Mexikid: A Graphic Memoir by Pedro Martín
Family road trips often resurface as the banter that fuels the conversation at family gatherings, but when the road trip is a 2,000-mile excursion from California to Jalisco, Mexico with 11 family members caravanning in multiple vehicles and a Chieftain Winnebago to pick up their widowed Abuelito to come and live with them in their house built for five, it makes for the pages of a delightfully poignant and humorous graphic novel memoir.

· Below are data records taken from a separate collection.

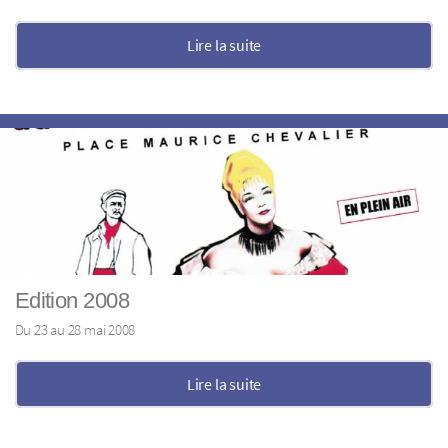
Lire la suite
Edition 2008
Du 23 au 28 mai 2008
Lire la suite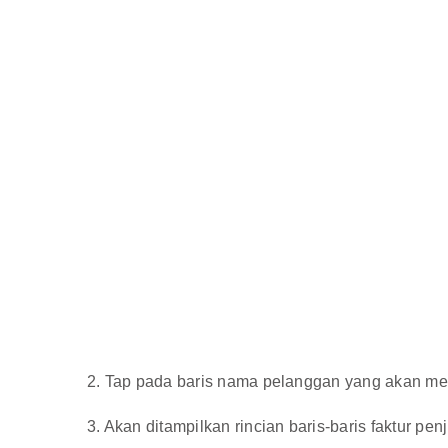
2. Tap pada baris nama pelanggan yang akan me
3. Akan ditampilkan rincian baris-baris faktur pe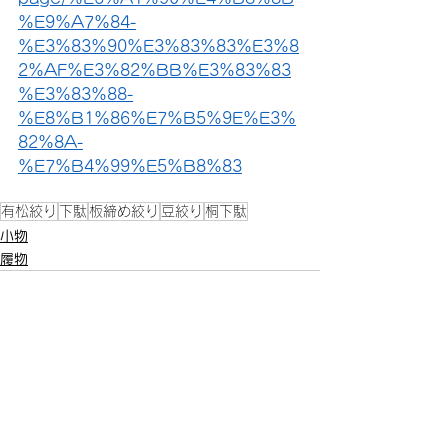
%E9%A7%84-
%E3%83%90%E3%83%83%E3%8
2%AF%E3%82%BB%E3%83%83
%E3%83%88-
%E8%B1%86%E7%B5%9E%E3%
82%8A-
%E7%B4%99%E5%B8%83
有松絞り
下駄
板締め絞り
豆絞り
桐下駄
小物
履物
すべて表示
最新記事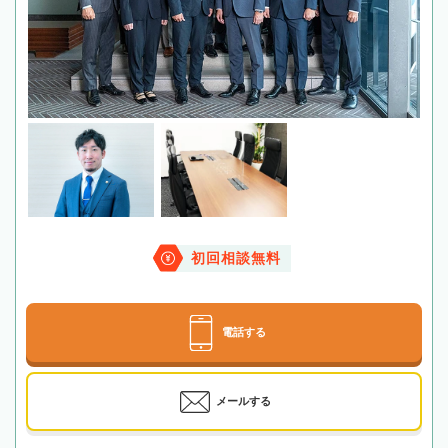
初回相談無料
電話する
メールする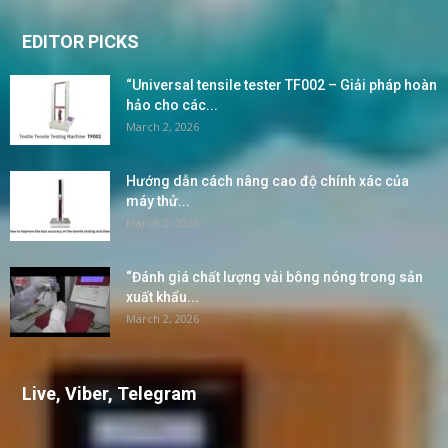
EDITOR PICKS
“Universal tensile tester TF002 – Giải pháp hoàn
hảo cho các...
March 2, 2026
Hướng dẫn cách nâng cao độ chính xác của
máy thử...
March 2, 2026
“Đánh giá chất lượng vải bông nóng trong sản
xuất khẩu...
March 2, 2026
Live, Viber, Telegram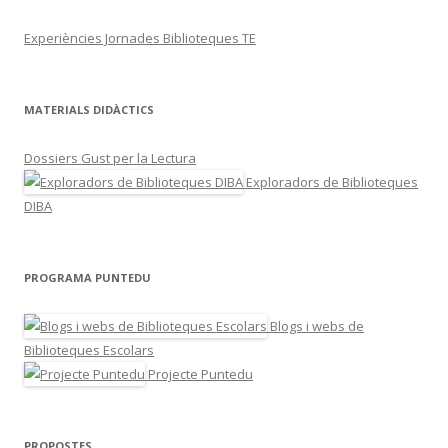
Experiències Jornades Biblioteques TE
MATERIALS DIDÀCTICS
Dossiers Gust per la Lectura
Exploradors de Biblioteques
DIBA
PROGRAMA PUNTEDU
Blogs i webs de
Biblioteques Escolars
Projecte Puntedu
PROPOSTES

In Mexikid, Pedro Martín wonderfully recounts his childhood experience of living between two worlds—their world in Mexico and their world in the United States. Throughout the pages that drip with angst, agony, and the humor of adolescence and being the seventh of nine children, Martín unfolds a narrative that is completely relatable but also his unique experience. Filled with the ridiculousness of brothers: “You can punch someone through a pillow really hard, call them a ‘FAT HEAD’ all day long but still love them enough to share a soda with them.” “I’m kidding! Who shares a soda? Gross!” Mexikid also resonates with difficult truths: “It was hard to hear stories about your parents being scared for their lives. Being so poor they had to run away to a faraway place in order to make money…AT SIXTEEN!” (Martín 47, 192).
Mexikid is a fun, fast read that young and old will find delightful and worth a grito or two.